Libreville – Le Gabon engage une rupture décisive dans sa politique minière. À partir du 1er janvier 2029, l’exportation de manganèse brut sera strictement interdite. L’annonce, faite vendredi 30 mai par le président Brice Clotaire Oligui Nguema en conseil des ministres, vise à imposer la transformation locale de cette ressource stratégique. Principal visé : le site de Moanda, exploité par le groupe français Eramet, qui fournit à lui seul près de 15 % de la production mondiale.
Deuxième producteur mondial de manganèse, le Gabon souhaite désormais capter davantage de valeur ajoutée sur son propre sol. Cette décision marque un tournant clair dans la stratégie économique d’un pays encore trop dépendant de ses matières premières non transformées
« L’exportation de manganèse brut sera interdite à compter du 1er janvier 2029 », a déclaré le chef de l’État, exigeant une réorientation complète du secteur vers une industrialisation nationale.

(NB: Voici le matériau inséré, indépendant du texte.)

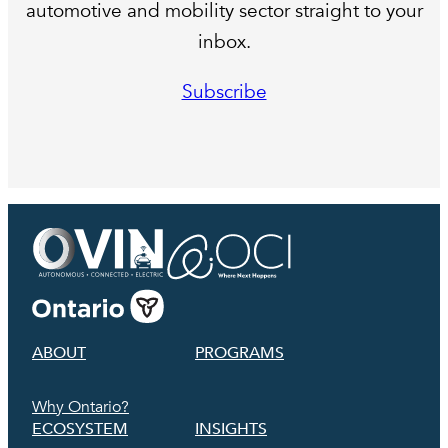
automotive and mobility sector straight to your
inbox.
Subscribe
ABOUT
PROGRAMS
Why Ontario?
ECOSYSTEM
INSIGHTS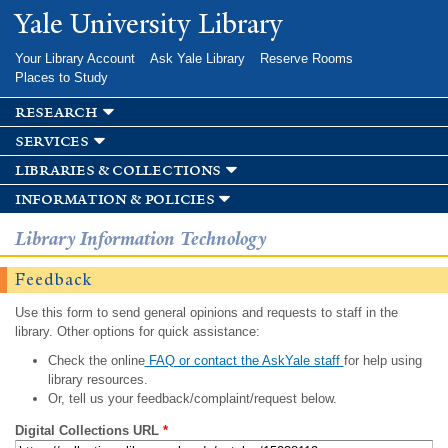
Skip to
Yale University Library
main
content
Your Library Account
Ask Yale Library
Reserve Rooms
Places to Study
research
services
libraries & collections
information & policies
Library Information Technology
Feedback
Use this form to send general opinions and requests to staff in the
library. Other options for quick assistance:
Check the online
FAQ or contact the AskYale staff
for help using
library resources.
Or, tell us your feedback/complaint/request below.
Digital Collections URL
*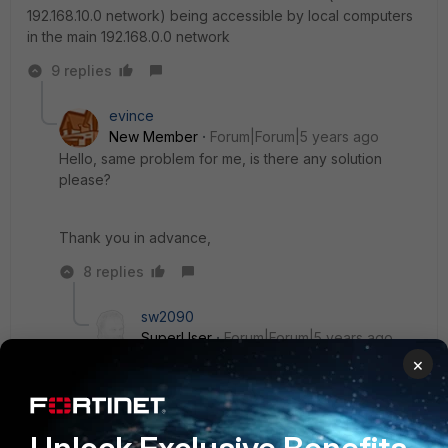
192.168.10.0 network) being accessible by local computers
in the main 192.168.0.0 network
9 replies
evince
New Member
Forum|Forum|5 years ago
Hello, same problem for me, is there any solution
please?
Thank you in advance,
8 replies
sw2090
SuperUser
Forum|Forum|5 years ago
just use the vpn interface as gateway interface
×
and don't enter any gateway ip address.
Then this route will make all traffic that goes to
the subnet behind mikrotik go through your vpn.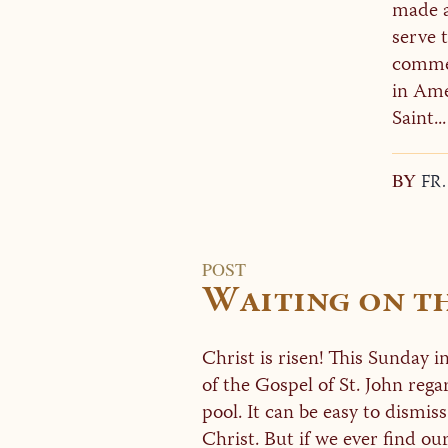
made a
serve t
comme
in Ame
Saint...
BY
FR
POST
Waiting on t
Christ is risen! This Sunday 
of the Gospel of St. John rega
pool. It can be easy to dismiss
Christ. But if we ever find ours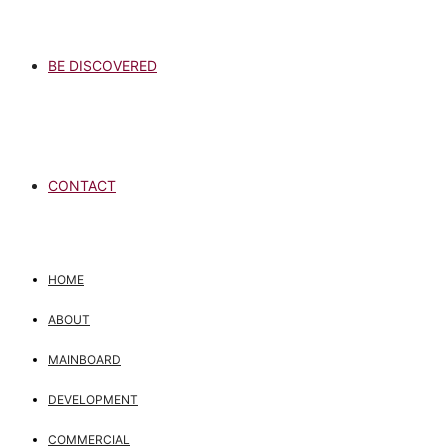
BE DISCOVERED
CONTACT
HOME
ABOUT
MAINBOARD
DEVELOPMENT
COMMERCIAL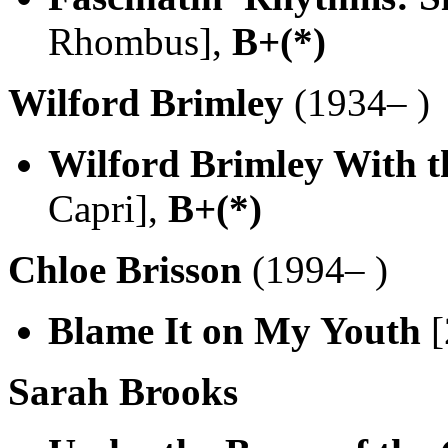
Rhombus],
B+(*)
Wilford Brimley
(1934– )
Wilford Brimley With t
Capri],
B+(*)
Chloe Brisson
(1994– )
Blame It on My Youth
[
Sarah Brooks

Trois ans pour investir ou partir
Le gouvernement accorde une période transitoire de trois ans aux opérateurs pour s’adapter. Le message est limpide : ceux qui n’investiront pas dans la transformation locale devront quitter le marché gabonais.
Un fonds d’investissement public-privé sera mis en place pour accompagner cette transition. Il financera la construction d’usines, la formation de la main-d’œuvre locale, ainsi que le développement de compétences industrielles. Cette orientation s’inscrit dans une volonté plus large de rompre avec « l’économie de rente », accusée d’avoir bloqué le développement du pays malgré un PIB par habitant parmi les plus élevés d’Afrique (6 866 euros en 2023).
Industrialisation tous azimuts
La mesure sur le manganèse s’inscrit dans un plan plus vaste : réduire la dépendance extérieure et développer une économie de production. Dans le même conseil des ministres, Oligui Nguema a également annoncé l’interdiction de l’importation de poulet de chair à compter du 1er janvier 2027, pour soutenir la filière avicole nationale.
Ces annonces confirment l’ambition d’un pouvoir qui veut marquer une rupture économique forte avec l’ère Bongo. Un tiers des Gabonais vit toujours sous le seuil de pauvreté, malgré des ressources abondantes. Cette fois, le manganèse ne quittera plus le sol gabonais sans être transformé.